The documents were published by American Oversight, which calls itself a non-partisan and nonprofit ethics watchdog and Freedom of Information Act litigator investigating the Trump administration.

They appear to show two calls between Giuliani and Pompeo in March, around a month before former Ukraine ambassador Marie Yovanovitch, an anti-corruption expert, was abruptly called back to the U.S. in April and then removed from the post.

David Hale, undersecretary of state for political affairs, testified on Wednesday that Pompeo and Giuliani spoke on the phone twice in late March.

The information released Friday "reveals a clear paper trail from Rudy Giuliani to the Oval Office to Secretary Pompeo to facilitate Giuliani's smear campaign against a U.S. ambassador," Austin Evers, executive director of American Oversight, said in a statement.

Yovanovitch has told members of Congress in an impeachment inquiry that her reputation was smeared by Giuliani, including false allegationsthat she badmouthed Trump and was blocking corruption investigations by circulating a "do not prosecute" list and stymieing investigation into the Vice President Joe Biden and his son.

The allegations of a pressure campaign by Trump to get the Ukrainians to announce investigations into a conspiracy theory about the 2016 presidential election and the Bidens are central to the impeachment inquiry into whether Trump abused the power of his office for personal political gain.

The documents released Friday appear to confirm that Pompeo and Giuliani spoke on the phone on March 26, and that another call was scheduled between the two men for March 29 and that it took place.

One email appears to show Trump’s former personal assistant, Madeleine Westerhout, helping to connect Giuliani to Pompeo after there was trouble establishing a connection.

The documents do not say what Giuliani and Pompeo discussed.

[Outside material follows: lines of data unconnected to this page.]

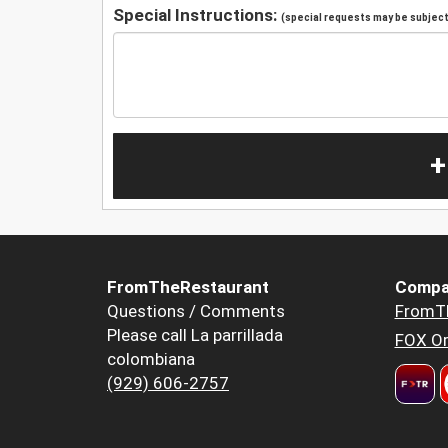
Special Instructions:
(special requests may be subject 
+
FromTheRestaurant
Compa
Questions / Comments
FromT
Please call La parrillada
FOX Or
colombiana
(929) 606-2757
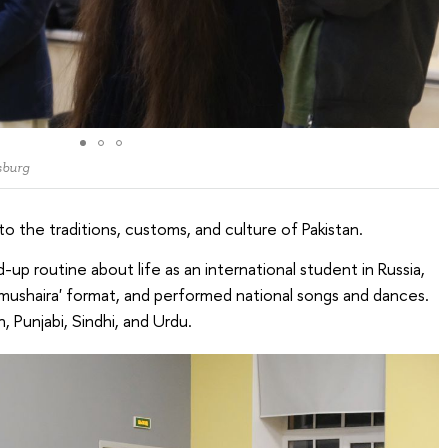
sburg
 the traditions, customs, and culture of Pakistan.
-up routine about life as an international student in Russia,
 'mushaira' format, and performed national songs and dances.
 Punjabi, Sindhi, and Urdu.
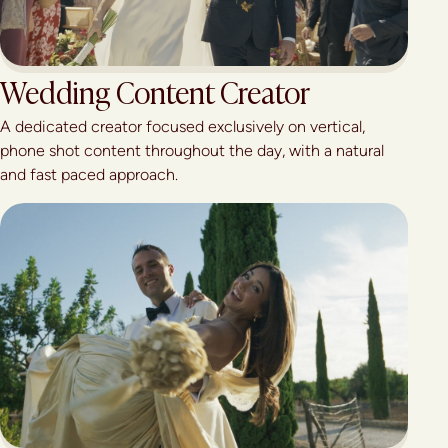
Wedding Content Creator
A dedicated creator focused exclusively on vertical,
phone shot content throughout the day, with a natural
and fast paced approach.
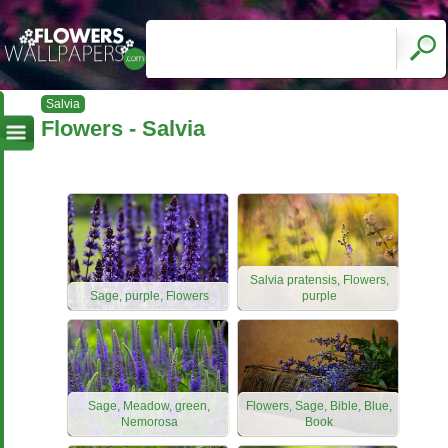
Salvia
Flowers - Salvia
Salvia pratensis, Flowers,
Sage, purple, Flowers
purple
Sage, Meadow, green,
Flowers, Sage, Bible, Blue,
Nemorosa
Book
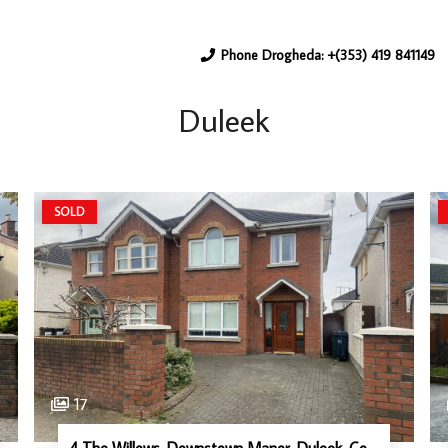
Phone Drogheda: +(353) 419 841149
Duleek
SOLD
17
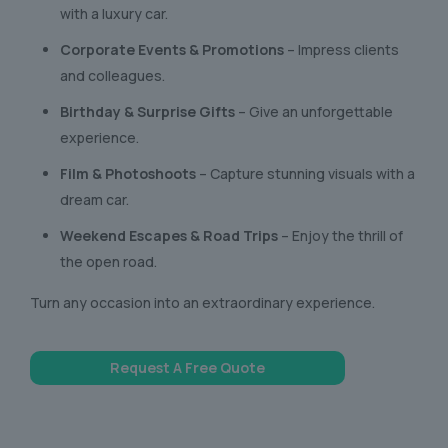
with a luxury car.
Corporate Events & Promotions
– Impress clients
and colleagues.
Birthday & Surprise Gifts
– Give an unforgettable
experience.
Film & Photoshoots
– Capture stunning visuals with a
dream car.
Weekend Escapes & Road Trips
– Enjoy the thrill of
the open road.
Turn any occasion into an extraordinary experience.
Request A Free Quote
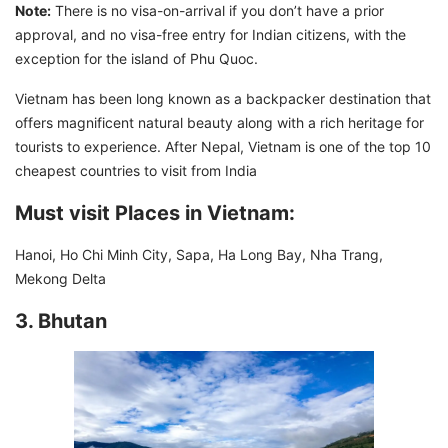
Note:
There is no visa-on-arrival if you don’t have a prior
approval, and no visa-free entry for Indian citizens, with the
exception for the island of Phu Quoc.
Vietnam has been long known as a backpacker destination that
offers magnificent natural beauty along with a rich heritage for
tourists to experience. After Nepal, Vietnam is one of the top 10
cheapest countries to visit from India
Must visit Places in Vietnam:
Hanoi, Ho Chi Minh City, Sapa, Ha Long Bay, Nha Trang,
Mekong Delta
3. Bhutan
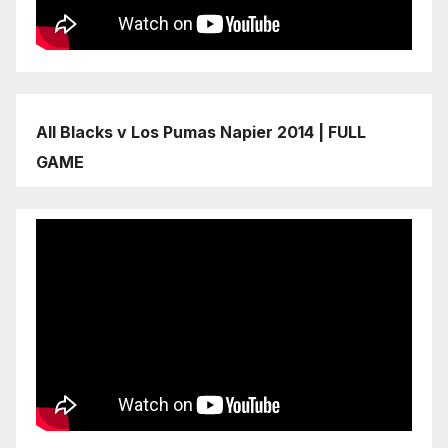
All Blacks v Los Pumas Napier 2014 | FULL
GAME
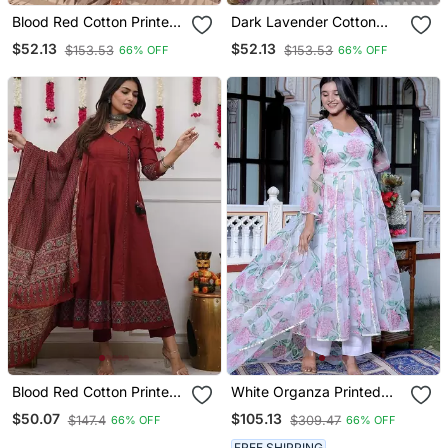
Blood Red Cotton Printed
Dark Lavender Cotton
Printed Duptta Suit Set
Printed Printed Purpal
$52.13
$52.13
$153.53
$153.53
66% OFF
66% OFF
Duptta Suit Set
Blood Red Cotton Printed
White Organza Printed
Tulip Suit Set
Kurta Pant With Dupatta
$50.07
$105.13
$147.4
$309.47
66% OFF
66% OFF
FREE SHIPPING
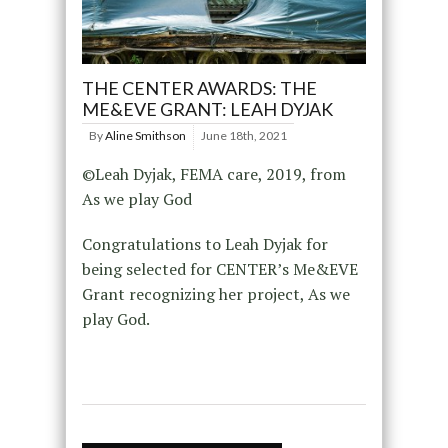
THE CENTER AWARDS: THE
ME&EVE GRANT: LEAH DYJAK
By
Aline Smithson
June 18th, 2021
©Leah Dyjak, FEMA care, 2019, from
As we play God
Congratulations to Leah Dyjak for
being selected for CENTER’s Me&EVE
Grant recognizing her project, As we
play God.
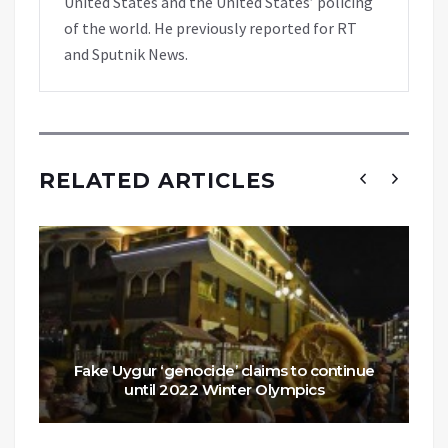
United States and the United States’ policing
of the world. He previously reported for RT
and Sputnik News.
RELATED ARTICLES
Fake Uygur ‘genocide’ claims to continue
until 2022 Winter Olympics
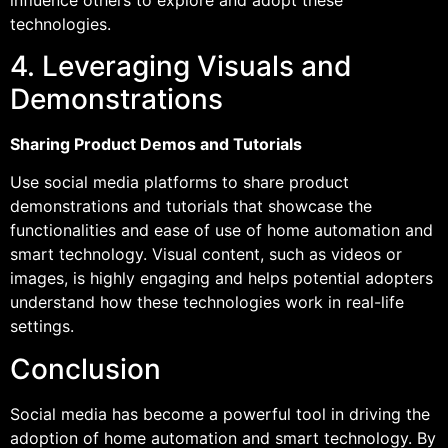
technologies.
4. Leveraging Visuals and
Demonstrations
Sharing Product Demos and Tutorials
Use social media platforms to share product
demonstrations and tutorials that showcase the
functionalities and ease of use of home automation and
smart technology. Visual content, such as videos or
images, is highly engaging and helps potential adopters
understand how these technologies work in real-life
settings.
Conclusion
Social media has become a powerful tool in driving the
adoption of home automation and smart technology. By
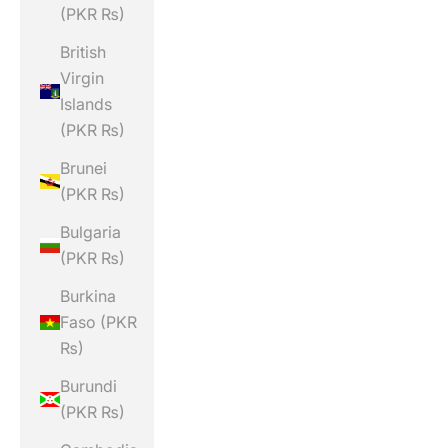
(PKR ₨)
British
Virgin
Islands
(PKR ₨)
Brunei
(PKR ₨)
Bulgaria
(PKR ₨)
Burkina
Faso (PKR
₨)
Burundi
(PKR ₨)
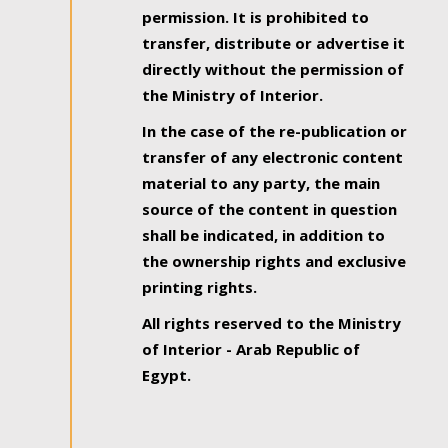
permission. It is prohibited to
transfer, distribute or advertise it
directly without the permission of
the Ministry of Interior.
In the case of the re-publication or
transfer of any electronic content
material to any party, the main
source of the content in question
shall be indicated, in addition to
the ownership rights and exclusive
printing rights.
All rights reserved to the Ministry
of Interior - Arab Republic of
Egypt.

The March 29 call was scheduled for 20 minutes but lasted just four minutes, according to the documents, and the March 26 call was also just minutes long, the emails show.

A request for comment from the State Department was not immediately returned after the documents were released late Friday.

The emails also show that before the acting U.S. ambassador to Ukraine, Bill Taylor, took the job he was among six former Ukraine ambassadors who objected to "recent uncorroborated allegations" about Yovanovitch.

The April letter from Taylor and the five others says, "these charges are simply wrong."

Taylor told Congress he was asked to return to lead the embassy in Kyiv in May by Secretary of State Mike Pompeo. In his testimony, Taylor said his initial reservation about taking the job was because of the poor treatment of Yovanovitch.

The April 5 letter from Taylor and the former ambassadors cited recent articles by John Solomon, who at the time was an opinion contributor for The Hill, that claimed the embassy under Yovanovitch interfered with the ability of the Ukrainian prosecutor to investigate anti-corruption cases, and that she criticized Trump.

"If the attack on Ambassador Yovanovitch were to gain traction, it would be an injustice against her and against reformers in Ukraine," the letter to the State Department reads. "Allowing these attacks on a US Ambassador in the field to stand without rebuttal from senior leadership in the US government weakens the structure of our diplomatic engagement," it adds.

House Democrats are still waiting for documents from the State Department that they subpoenaed in connection with the impeachment inquiry.

American Oversight says this is just the first round of disclosures.

"The evidence is only going to get worse for the administration as its stonewall strategy collapses in the face of court orders," Evers said in the statement.